Comics by Michael Lowell Teague 2007-2008
I’m sorry if my griping irritates you. I’m sorry if you can’t watch TV because I’m always complaining about this bat caught in my hair. I’m sorry if my level of discomfort—my fear of rabies—bores you. I’m sorry you ever met me. Sorry that I was ever born. Sorry that my ancestors stole this land from whoever.
I speak of a rainbow connection. Yes, yes. I see it now: Smiling children with Kool-Aid-stained teeth. Children in need. Children in a world of hurt. Their diversity has not been honored in quite some time. Ages. Their diversity could use a good back rub. Yes. These children are in need of a rainbow connection.
Men wearin’ hats been comin’ out dat door since sun-up. Ain’t seen men wearin’ hats since my grandpa in pictures. And the ‘brellers. Lord—the ‘brellers! Ain’t a rain cloud fur counties but dese folks totin’ ‘em like firewood. One guy was carryin’ four or five of ‘em. Nuttin’ else, just ‘brellers. Folks ain’t right in the head. Global warmin’ done got folks not right in the head.
This guy who’s following me has got a pad and pencil. Only the pencil doesn’t have an eraser on it. So whatever this guy’s writing about me—it’s not subject to revision. I generally don’t make a good first impression, even in close-fitting clothes. I know he’s noticed my craving for salt, my excessive yawning, and my dark urine. I should also think that my being prone to easy fractures and bruising between fingers has not escaped his critical eye. I would remind this guy that still waters run deep, and a diamond in the rough gathers no moss. But somehow I think none of that counts for squat with this guy.
I was blonde for a while in the first grade. I called it my “blonde phase.” You wouldn’t have wanted to know me, then. I was so shallow. I’m embarrassed to remember.
I invented oatmeal. It was December. December the twenty-seventh on a Tuesday. Can’t place the year, but it was before there was oatmeal. By which I mean, before I invented oatmeal. All that maple syrup brown sugar stuff, all that apple and cinnamon business—I had nothing to do with that. That came after oatmeal. Regular old oatmeal is what I invented. And lettuce.
All right, already. One more cigarette trick. But then it’s lights out for you damn kids.
I want my own cable TV show. One so mysterious that people won’t know what it’s about.

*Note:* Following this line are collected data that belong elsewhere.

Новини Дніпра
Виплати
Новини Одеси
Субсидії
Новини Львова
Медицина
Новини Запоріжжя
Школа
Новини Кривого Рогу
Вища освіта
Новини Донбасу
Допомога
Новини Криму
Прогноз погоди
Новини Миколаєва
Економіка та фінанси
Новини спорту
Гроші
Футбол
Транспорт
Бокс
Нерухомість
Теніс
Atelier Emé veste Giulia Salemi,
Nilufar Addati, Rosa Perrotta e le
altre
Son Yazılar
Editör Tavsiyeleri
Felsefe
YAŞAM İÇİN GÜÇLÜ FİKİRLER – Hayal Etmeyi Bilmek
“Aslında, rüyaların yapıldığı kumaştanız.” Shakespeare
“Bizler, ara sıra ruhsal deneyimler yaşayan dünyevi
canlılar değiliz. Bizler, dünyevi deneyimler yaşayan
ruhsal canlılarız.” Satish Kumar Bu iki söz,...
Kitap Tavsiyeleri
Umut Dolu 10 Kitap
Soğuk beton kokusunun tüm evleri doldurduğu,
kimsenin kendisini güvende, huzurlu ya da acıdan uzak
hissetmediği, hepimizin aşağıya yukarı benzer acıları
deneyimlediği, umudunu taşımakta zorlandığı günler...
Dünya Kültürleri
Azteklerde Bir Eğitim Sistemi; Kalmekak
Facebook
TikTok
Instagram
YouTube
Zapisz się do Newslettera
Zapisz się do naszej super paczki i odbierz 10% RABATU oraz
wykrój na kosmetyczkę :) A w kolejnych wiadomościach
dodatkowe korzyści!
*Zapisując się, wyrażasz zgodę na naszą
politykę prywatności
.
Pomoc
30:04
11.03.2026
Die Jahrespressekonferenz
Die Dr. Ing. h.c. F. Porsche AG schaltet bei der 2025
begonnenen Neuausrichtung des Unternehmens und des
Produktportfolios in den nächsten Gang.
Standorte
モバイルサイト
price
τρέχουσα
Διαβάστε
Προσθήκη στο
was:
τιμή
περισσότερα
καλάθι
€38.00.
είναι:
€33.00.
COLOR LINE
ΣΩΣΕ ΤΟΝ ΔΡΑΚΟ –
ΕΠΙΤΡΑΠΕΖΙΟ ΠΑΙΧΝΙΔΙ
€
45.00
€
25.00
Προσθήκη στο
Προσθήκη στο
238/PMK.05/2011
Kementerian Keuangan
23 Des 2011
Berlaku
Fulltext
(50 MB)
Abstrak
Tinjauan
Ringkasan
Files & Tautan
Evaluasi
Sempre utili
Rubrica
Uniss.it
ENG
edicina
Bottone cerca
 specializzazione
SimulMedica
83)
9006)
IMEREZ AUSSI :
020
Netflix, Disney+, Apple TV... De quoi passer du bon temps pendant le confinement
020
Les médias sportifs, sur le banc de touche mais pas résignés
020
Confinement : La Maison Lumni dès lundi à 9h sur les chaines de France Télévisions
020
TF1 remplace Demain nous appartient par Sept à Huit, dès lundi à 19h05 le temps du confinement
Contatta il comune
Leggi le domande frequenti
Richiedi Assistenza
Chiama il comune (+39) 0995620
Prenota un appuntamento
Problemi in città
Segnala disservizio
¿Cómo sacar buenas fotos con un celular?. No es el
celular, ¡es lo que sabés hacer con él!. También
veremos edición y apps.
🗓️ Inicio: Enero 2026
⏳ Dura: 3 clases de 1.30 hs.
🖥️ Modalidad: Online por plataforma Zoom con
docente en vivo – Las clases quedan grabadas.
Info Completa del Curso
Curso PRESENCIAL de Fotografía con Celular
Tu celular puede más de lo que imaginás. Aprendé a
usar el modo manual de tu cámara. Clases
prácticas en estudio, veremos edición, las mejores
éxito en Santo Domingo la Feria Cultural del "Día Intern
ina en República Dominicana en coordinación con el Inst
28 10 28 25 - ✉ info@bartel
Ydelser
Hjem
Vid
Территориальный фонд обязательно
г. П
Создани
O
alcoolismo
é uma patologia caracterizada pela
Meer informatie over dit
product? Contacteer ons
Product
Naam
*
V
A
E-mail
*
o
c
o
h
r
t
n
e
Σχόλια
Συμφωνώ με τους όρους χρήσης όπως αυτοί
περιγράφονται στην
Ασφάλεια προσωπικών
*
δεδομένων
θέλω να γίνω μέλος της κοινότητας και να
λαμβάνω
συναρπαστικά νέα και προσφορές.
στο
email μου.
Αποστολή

They’ll keep watching because it’s so mysterious. I’ll have free giveaways and book signings—only the books will be so mysterious none of the pages will have writing on them. I’ll even have free makeovers for members of the studio audience. The show will have to be taped each week at a different location. Audience members will only get a postcard about where to show up two days before the taping. They’ll call me the Rachael Ray of that mysterious cable TV show. My picture will be everywhere, only nobody will know who I am.
I made you some cookies, but I ate them all on the way over here. You should smell the box though, ‘coz they were really good smelling cookies, and this is a good smelling box.
I’m a carbon-based life form, rite ‘nuff. Double-dipped in sprinkles. I reckon it’s yore lucky day in the lost and found buddy box.
This can only be explained on an etch-a-sketch in your common understanding. This explanation only works in two, eleven, and twenty-six dimensions. This may take a while to draw, but once you see the solution, you will kick yourself.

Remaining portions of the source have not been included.